- Born: 8 July 1943 (age 83) Antsla, Estonia
- Allegiance: Estonia
- Branch: Estonian Air Force
- Rank: Major General
- Commands: Commander of the Estonian Air Force (1996–2004)
- Awards: Order of the Cross of the Eagle, III class

= Teo Krüüner =

Estonian military personnel

Teo Krüüner (born 8 July 1943 in Antsla) is an Estonian Major General and former Commander of the Estonian Air Force.

Krüüner served in the Soviet Air Force from 1966 to 1991, reaching the rank of colonel. He graduated cum laude from the Chernihiv Military Aviation School of Pilots as a fighter pilot-engineer.

He studied at the Norwegian Defence College in 1992, Royal Danish Defence College in 1997 and the NATO Defense College Senior Officers' Advanced Course in Rome in 1999–2000. Until 1995, he worked as a chief specialist in the Estonian Air Force.
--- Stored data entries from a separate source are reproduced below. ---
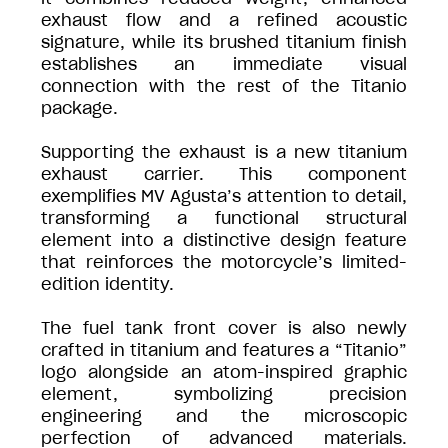
exhaust flow and a refined acoustic
signature, while its brushed titanium finish
establishes an immediate visual
connection with the rest of the Titanio
package.
Supporting the exhaust is a new titanium
exhaust carrier. This component
exemplifies MV Agusta’s attention to detail,
transforming a functional structural
element into a distinctive design feature
that reinforces the motorcycle’s limited-
edition identity.
The fuel tank front cover is also newly
crafted in titanium and features a “Titanio”
logo alongside an atom-inspired graphic
element, symbolizing precision
engineering and the microscopic
perfection of advanced materials.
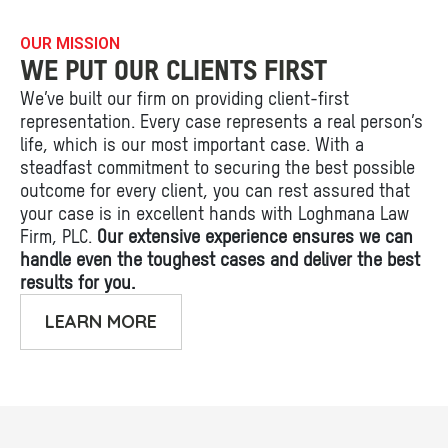
OUR MISSION
WE PUT OUR CLIENTS FIRST
We’ve built our firm on providing client-first
representation. Every case represents a real person’s
life, which is our most important case. With a
steadfast commitment to securing the best possible
outcome for every client, you can rest assured that
your case is in excellent hands with Loghmana Law
Firm, PLC.
Our extensive experience ensures we can
handle even the toughest cases and deliver the best
results for you.
LEARN MORE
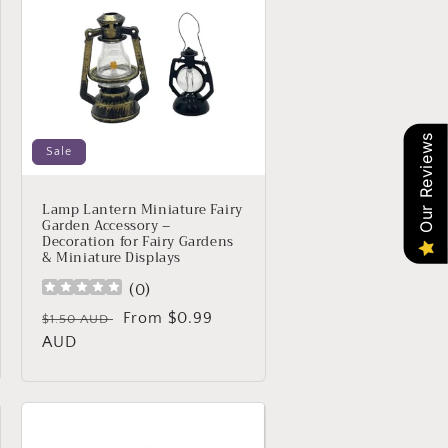
Our Reviews
Sale
Lamp Lantern Miniature Fairy
Garden Accessory –
Decoration for Fairy Gardens
& Miniature Displays
(
0
)
Regular
Sale
From $0.99
$1.50 AUD
price
AUD
price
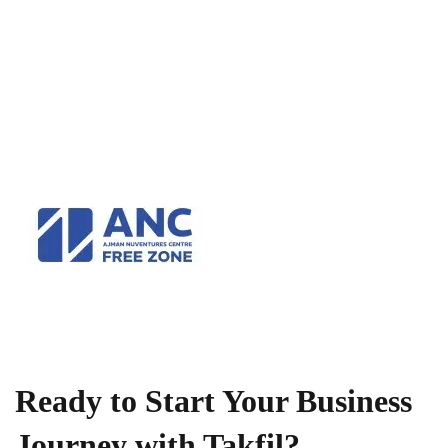
Ready to Start Your Business
Journey with Takfil?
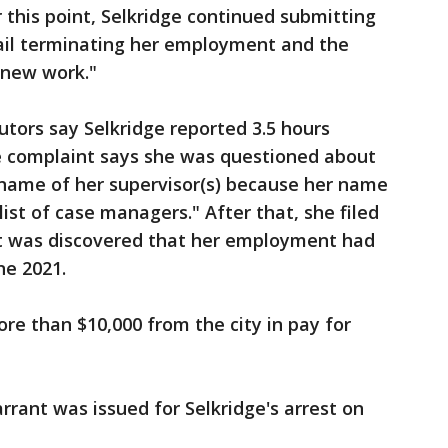
 this point, Selkridge continued submitting
ail terminating her employment and the
 new work."
tors say Selkridge reported 3.5 hours
e complaint says she was questioned about
 name of her supervisor(s) because her name
ist of case managers." After that, she filed
 it was discovered that her employment had
ne 2021.
ore than $10,000 from the city in pay for
rrant was issued for Selkridge's arrest on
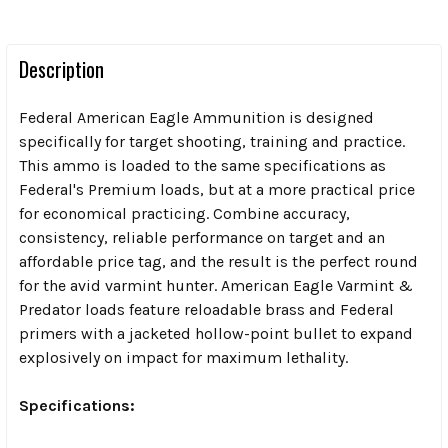
Description
Federal American Eagle Ammunition is designed
specifically for target shooting, training and practice.
This ammo is loaded to the same specifications as
Federal's Premium loads, but at a more practical price
for economical practicing. Combine accuracy,
consistency, reliable performance on target and an
affordable price tag, and the result is the perfect round
for the avid varmint hunter. American Eagle Varmint &
Predator loads feature reloadable brass and Federal
primers with a jacketed hollow-point bullet to expand
explosively on impact for maximum lethality.
Specifications:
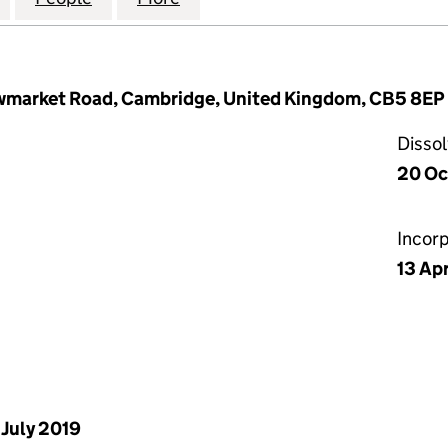
wmarket Road, Cambridge, United Kingdom, CB5 8EP
Disso
20 Oc
Incor
13 Ap
 July 2019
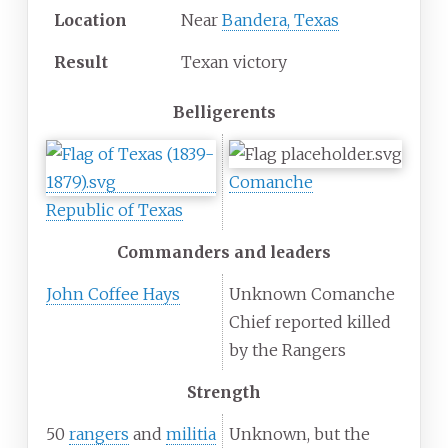
Location
Near
Bandera, Texas
Result
Texan victory
Belligerents
Comanche
Republic of Texas
Commanders and leaders
John Coffee Hays
Unknown Comanche
Chief reported killed
by the Rangers
Strength
50
rangers
and
militia
Unknown, but the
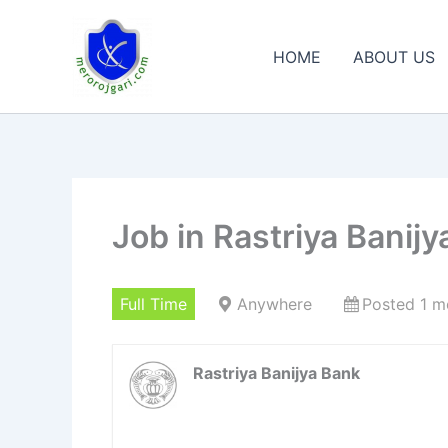
Skip
to
HOME
ABOUT US
content
Job in Rastriya Banij
Full Time
Anywhere
Posted 1 m
Rastriya Banijya Bank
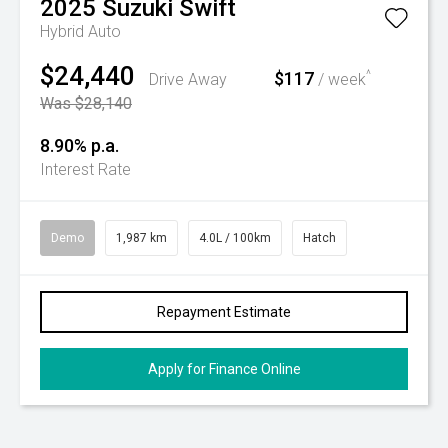
2025
Suzuki
Swift
Hybrid Auto
$24,440
$117
^
Drive Away
/ week
Was $28,140
8.90% p.a.
Interest Rate
Demo
1,987 km
4.0L / 100km
Hatch
Repayment Estimate
Apply for Finance Online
From 1995 to 1996, he was the Chief of the Operations Department of the Air Force Staff. From 1996 until 2004, he was the Commander of the Estonian Air Force. On 14 February 2003, he was promoted to Brigadier General and on 20 July 2004, to Major General. In 2000, he was awarded with Order of the Cross of the Eagle, III class.